Tuesday, January 11, 2011

5 Questions with Dave Kahle, author of How to Sell Anything to Anyone Anytime


What aspect of selling do you feel is overlooked and therefore sometimes the cause of bad selling technique?

Step number six of the sales process: Follow up and leverage satisfaction.  Too many people think the sale is the end of the effort, when in many cases it can be the beginning of a relationship that results in multiple transactions.  The call made on the customer after he has purchased and used your product cements the relationship, shows you care, and leads to other opportunities.

How important is to believe in your product and/or completely?

Relatively unimportant.  I know that’s a departure from the conventional wisdom.  I sold expensive men’s suits for a long time, as I worked my way through college.  I always thought it was a bit arrogant and self-important to spend that much for a suit.  I never bought one myself.  That didn’t stop me from selling them, though.  Your opinion is secondary to what the customer wants.  .  It is far more important that you understand the customer and his/her interests than you believe in the product. 

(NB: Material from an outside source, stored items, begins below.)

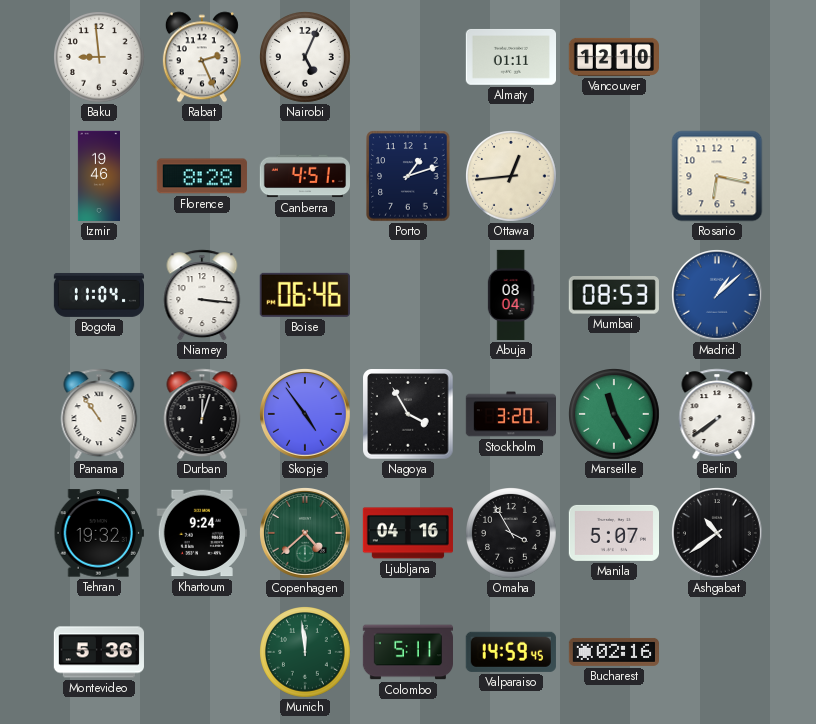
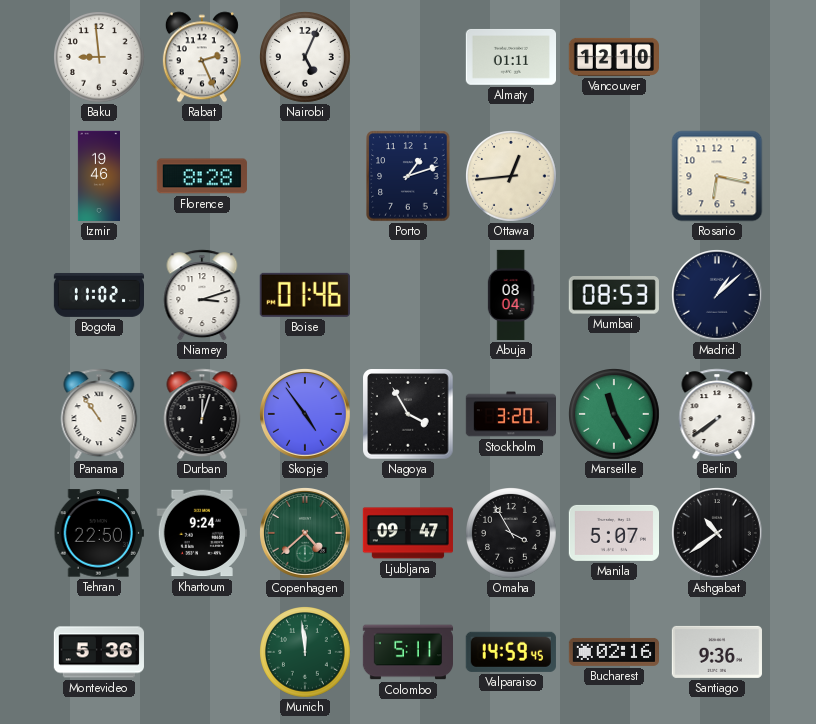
Canberra: 4:51 -> none
Bogota: 11:04 -> 11:02
Niamey: 3:16 -> 3:12
Boise: 06:46 -> 01:46
Madrid dial: blue -> navy
Tehran: 19:32 -> 22:50
Ljubljana: 04:16 -> 09:47
Santiago: none -> 9:36
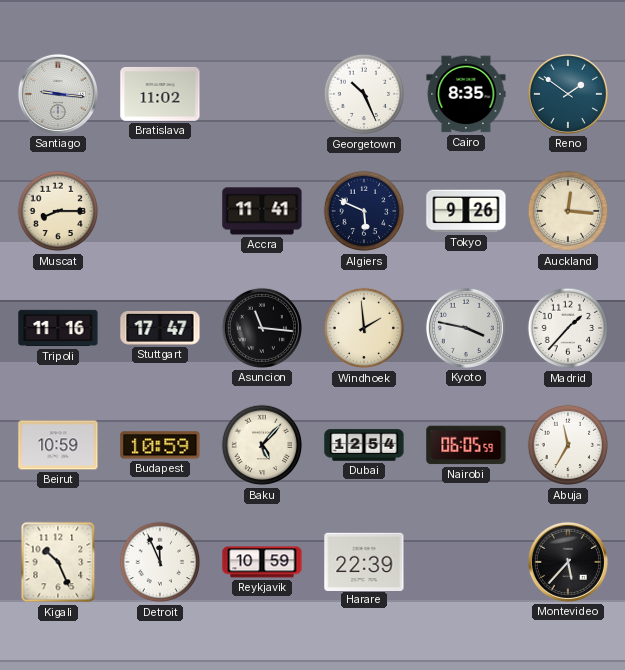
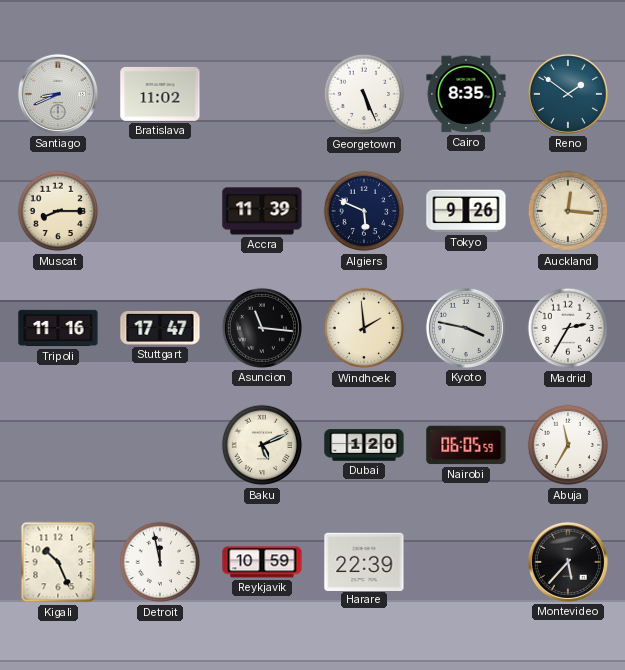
Santiago: 9:16 -> 8:41
Georgetown: 10:26 -> 5:26
Accra: 11:41 -> 11:39
Madrid: 1:37 -> 2:35
Beirut: 10:59 -> none
Budapest: 10:59 -> none
Baku: 5:07 -> 5:11
Dubai: 12:54 -> 1:20
Detroit: 11:56 -> 11:58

We receive a lot of questions about selling advertising space online, do you have any tips on how people can improve their sales in that area?

Adhere to the process I articulate in the book.  Do each step well.  There is no quick, easy, simple “secret” for selling anything.  Instead there is intentional, disciplined adherence to a process. Think deeply about each step.  Prepare thoroughly.  Practice.  Implement with excellence.  Success in sales is a result of thinking about it before you do it, and then doing it with excellence. . 

What aspect of this book was the most fun to write about?

The last few chapters on turning your sales efforts into a system.  I’m a systems thinker, and much of my work as a consultant has to do with refining sales systems.  But that’s a concept that is new to many people and there isn’t much in the literature about it.  So, I enjoyed the opportunity to express the things that I have learned along the way on that aspect of selling and be one of the pioneer thought leaders on this issue.

How can one "practice selling" if they're intimidated at first?

In any endeavor, whether it be fire-fighting, brain surgery, preparing taxes, or selling, the serious practioner recognizes that part of the struggle for success is internal.  We battle against our own preconceived notions, habits, mind sets and emotions.  Just recognizing that is a great first step.  I only know of two ways to go from intimidated to competent:  practice and experience. So, practice every step over and over until you feel comfortable, but recognize that those feelings are going to be around for awhile, and you need to deal with them.